I fiumi non li pagheranno i cittadini

olonaIl Gruppo regionale del Pd è riuscito a scongiurare, durante la votazione al bilancio regionale, che a finanziare gli interventi sul reticolo idrico principale, cioè i fiumi lombardi, siano i contribuenti che ricadono nei consorzi di bonifica. Sarà, invece, Regione Lombardia, con fondi propri, a provvedere.
“E’ stato approvato un nostro emendamento che rinvia l’onere dei costi e della gestione e manutenzione dei principali corsi d’acqua lombardi alla Regione – fa sapere Marco Carra, consigliere regionale del Pd e capogruppo in commissione Agricoltura -. Inoltre, sempre grazie ai nostri emendamenti, sono stati stabiliti i tempi massimi entro cui la Regione dovrà approvare i criteri per l’applicazione dei contributi di bonifica e i consorzi il piano di contribuenza, quello, cioè, dove vengono individuate le aree soggette al contributo. Tuttavia, rispetto ai tempi chiesti da noi, ovvero 6 mesi, la maggioranza ha deciso di dilazionare i termini fino a un anno per la Regione e fino a 24 mesi per i consorzi di bonifica, con l’impegno che se dovessero riuscire ad approvare i documenti prima, lo faranno. Il Pd solleciterà affinché i tempi siano i più stretti possibili, con l’obiettivo di dare trasparenza agli utenti consumatori rispetto alle modalità di applicazione dei contributi”, assicura Carra.

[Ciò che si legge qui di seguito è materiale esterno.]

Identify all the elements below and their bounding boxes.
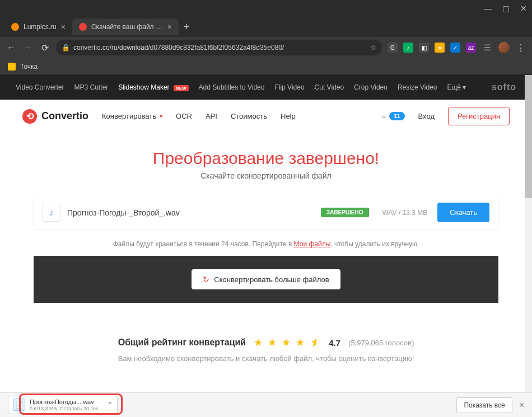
softo-logo[interactable]: softo xyxy=(492,82,516,92)
nav-ocr[interactable]: OCR xyxy=(176,112,192,120)
forward-button[interactable]: → xyxy=(22,43,34,53)
url-text: convertio.co/ru/download/d07880d9c832fa8… xyxy=(73,44,284,51)
file-icon: 📄 xyxy=(13,399,25,411)
window-close[interactable]: ✕ xyxy=(520,4,528,12)
top-nav-item[interactable]: Resize Video xyxy=(398,83,437,91)
convert-more-bar: Сконвертировать больше файлов xyxy=(34,256,498,303)
favicon-icon xyxy=(79,23,87,31)
download-button[interactable]: Скачать xyxy=(437,203,489,222)
file-result-card: ♪ Прогноз-Погоды-_Второй_.wav ЗАВЕРШЕНО … xyxy=(34,196,498,229)
nav-convert[interactable]: Конвертировать xyxy=(102,112,162,120)
rating-score: 4.7 xyxy=(329,338,340,348)
new-badge: NEW xyxy=(174,85,189,91)
rating-count: (5,979,065 голосов) xyxy=(348,339,414,347)
main-nav: ⟲ Convertio Конвертировать OCR API Стоим… xyxy=(0,100,532,133)
conversion-counter[interactable]: ≡ 11 xyxy=(382,112,405,120)
page-title: Преобразование завершено! xyxy=(0,149,532,168)
window-minimize[interactable]: — xyxy=(484,4,492,12)
nav-price[interactable]: Стоимость xyxy=(231,112,267,120)
download-shelf: 📄 Прогноз-Погоды....wav 0,6/13,3 МБ, Ост… xyxy=(0,392,532,417)
logo-icon: ⟲ xyxy=(22,109,37,124)
site-top-nav: Video Converter MP3 Cutter Slideshow Mak… xyxy=(0,75,532,100)
download-item[interactable]: 📄 Прогноз-Погоды....wav 0,6/13,3 МБ, Ост… xyxy=(8,396,118,415)
extension-icon[interactable]: ✓ xyxy=(450,43,460,53)
top-nav-item[interactable]: Add Subtitles to Video xyxy=(199,83,265,91)
tab-lumpics[interactable]: Lumpics.ru × xyxy=(4,18,72,35)
extension-icon[interactable]: az xyxy=(466,43,476,53)
tab-title: Lumpics.ru xyxy=(24,23,57,31)
convert-more-button[interactable]: Сконвертировать больше файлов xyxy=(192,269,340,289)
chevron-up-icon[interactable]: ⌃ xyxy=(107,401,113,409)
window-maximize[interactable]: ▢ xyxy=(502,4,510,12)
top-nav-more[interactable]: Ещё ▾ xyxy=(447,83,466,91)
file-info: WAV / 13.3 MB xyxy=(382,209,428,217)
file-name: Прогноз-Погоды-_Второй_.wav xyxy=(67,208,321,217)
register-button[interactable]: Регистрация xyxy=(448,107,510,125)
close-icon[interactable]: × xyxy=(167,22,172,31)
bookmark-favicon-icon xyxy=(8,63,16,71)
login-link[interactable]: Вход xyxy=(418,112,435,120)
profile-avatar[interactable] xyxy=(498,42,510,53)
rating-label: Общий рейтинг конвертаций xyxy=(118,338,246,348)
close-icon[interactable]: × xyxy=(61,22,66,31)
star-icon[interactable]: ☆ xyxy=(370,44,376,51)
page-content: Video Converter MP3 Cutter Slideshow Mak… xyxy=(0,75,532,392)
status-badge: ЗАВЕРШЕНО xyxy=(321,208,369,217)
nav-api[interactable]: API xyxy=(206,112,217,120)
rating-section: Общий рейтинг конвертаций ★ ★ ★ ★ ⯨ 4.7 … xyxy=(0,303,532,371)
storage-note: Файлы будут храниться в течение 24 часов… xyxy=(0,235,532,256)
extension-icon[interactable]: ◧ xyxy=(419,43,429,53)
nav-help[interactable]: Help xyxy=(281,112,296,120)
convertio-logo[interactable]: ⟲ Convertio xyxy=(22,109,88,124)
layers-icon: ≡ xyxy=(382,112,386,120)
bookmarks-bar: Точка xyxy=(0,58,532,75)
browser-tabs: Lumpics.ru × Скачайте ваш файл — Convert… xyxy=(0,17,532,37)
top-nav-item[interactable]: Slideshow Maker NEW xyxy=(118,83,188,91)
scrollbar[interactable] xyxy=(525,75,532,392)
top-nav-item[interactable]: Crop Video xyxy=(354,83,388,91)
reload-button[interactable]: ⟳ xyxy=(39,43,50,53)
bookmark-item[interactable]: Точка xyxy=(20,63,38,71)
rating-stars[interactable]: ★ ★ ★ ★ ⯨ xyxy=(254,336,321,349)
rating-note: Вам необходимо сконвертировать и скачать… xyxy=(0,354,532,363)
hero-section: Преобразование завершено! Скачайте сконв… xyxy=(0,133,532,188)
my-files-link[interactable]: Мои файлы xyxy=(294,240,331,248)
reading-list-icon[interactable]: ☰ xyxy=(482,43,493,52)
count-badge: 11 xyxy=(389,112,404,120)
url-field[interactable]: 🔒 convertio.co/ru/download/d07880d9c832f… xyxy=(56,40,382,55)
extension-icon[interactable]: ♪ xyxy=(403,43,413,53)
extension-icon[interactable]: G xyxy=(388,43,398,53)
top-nav-item[interactable]: Flip Video xyxy=(274,83,304,91)
tab-convertio[interactable]: Скачайте ваш файл — Convertio × xyxy=(72,18,179,35)
download-filename: Прогноз-Погоды....wav xyxy=(30,399,99,406)
lock-icon: 🔒 xyxy=(62,44,70,51)
window-titlebar: — ▢ ✕ xyxy=(0,0,532,17)
top-nav-item[interactable]: Video Converter xyxy=(16,83,64,91)
favicon-icon xyxy=(11,23,19,31)
menu-button[interactable]: ⋮ xyxy=(515,43,526,53)
extension-icon[interactable]: ★ xyxy=(435,43,445,53)
close-shelf-icon[interactable]: × xyxy=(519,400,524,410)
new-tab-button[interactable]: + xyxy=(179,19,194,35)
top-nav-item[interactable]: MP3 Cutter xyxy=(74,83,109,91)
top-nav-item[interactable]: Cut Video xyxy=(315,83,344,91)
music-note-icon: ♪ xyxy=(43,204,60,222)
show-all-downloads[interactable]: Показать все xyxy=(456,397,512,413)
download-progress: 0,6/13,3 МБ, Осталось 20 сек. xyxy=(30,406,99,412)
back-button[interactable]: ← xyxy=(6,43,17,53)
tab-title: Скачайте ваш файл — Convertio xyxy=(91,23,163,31)
address-bar: ← → ⟳ 🔒 convertio.co/ru/download/d07880d… xyxy=(0,37,532,58)
page-subtitle: Скачайте сконвертированный файл xyxy=(0,171,532,180)
scrollbar-thumb[interactable] xyxy=(525,75,532,198)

Non è stata, invece, accolta la richiesta di cancellare dalla legge, rinviandolo a quella sul consumo di suolo, “uno dei benefici legati alla valorizzazione degli immobili che insistono negli ambiti dei consorzi, quello che si riferisce alla tutela ambientale e alla valorizzazione ai fini fruitivi dei territori. E’ un criterio discrezionale e non oggettivo e quindi vigileremo sulla sua applicazione per evitare che si allarghi in modo improprio la platea dei contribuenti”.
Il Pd intende anche verificare che le opere necessarie di manutenzione del reticolo idrico principale di competenza regionale, siano dotate di sufficienti stanziamenti. “Se la Giunta ha voluto mantenere un tetto massimo di 250mila euro per le convenzioni che stanno alla base di questi interventi – spiega ancora Carra -, deve essere sicura che lo stanziamento sia sufficiente. Altrimenti, dopo una prima verifica, lo deve subito integrare. L’importante è che Regione Lombardia riesca a gestire la partita con risorse proprie senza gravare enti e contribuenti di ulteriori spese”.